La muerte de un locutor, tras una violenta agresión, expone una cadena de hechos aún no esclarecidos, limitaciones en la investigación y un creciente reclamo de justicia.
El 28 de abril, en medio de llanto, dolor y un profundo sentimiento de indignación, se realizó el sepelio de Robert Salvador Morales, familiares y amigos acompañaron su último adiós en Canrey Chico, recordándolo como un locutor cercano y querido por la población. La ceremonia estuvo marcada no solo por el duelo, sino también por constantes pedidos de justicia. Entre abrazos y mensajes de despedida, se hizo evidente el impacto que dejó su partida en la comunidad.
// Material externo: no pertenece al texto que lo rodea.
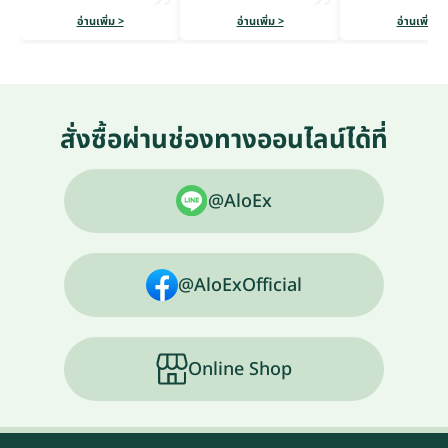
อ่านเพิ่ม >
อ่านเพิ่ม >
อ่านเพิ่ม >
สั่งซื้อผ่านช่องทางออนไลน์ได้ที่
@AloEx
@AloExOfficial
Online Shop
Días antes, el 22 de abril, el locutor fue hallado con graves lesiones tras una agresión en circunstancias que aún no han sido esclarecidas. La falta de información marcó el inicio del caso, generando preocupación entre sus familiares y entorno cercano. Asimismo, se evidenció la ausencia de pruebas clave que permitan reconstruir lo sucedido ya que según lo informado, las agresiones habrían ocurrido en diversas zonas como Manco Cápac, la avenida Confraternidad y áreas cercanas. Este vacío inicial complicó el avance de las primeras diligencias y dificultó esclarecer la secuencia de los hechos. La escasa información disponible incrementó las dudas en torno al caso desde sus primeras horas.

Posteriormente, fue trasladado al Hospital Víctor Ramos donde permaneció en la unidad de cuidados intensivos debido a la gravedad de sus lesiones, mientras su familia esperaba su recuperación. Durante esos días, sus familiares exigieron que se investigue el caso y se identifique a los responsables. Tristemente, el 24 de abril se confirmó su fallecimiento, lo que generó conmoción en la población.

Tras su muerte, la División de Investigación Criminal informó que se encontraba analizando registros de videovigilancia para esclarecer lo ocurrido. No obstante, reconocieron que la investigación enfrenta limitaciones por la falta de acceso a algunos videos dificultando el proceso de identificación de los implicados en el caso.

En medio de este escenario, la memoria de “Gato Garfield” permanece viva en quienes lo conocieron, mientras su caso se convierte en un símbolo del clamor ciudadano por justicia. Su partida no solo deja un vacío en la comunicación local, sino también una deuda pendiente que las autoridades aún deben saldar.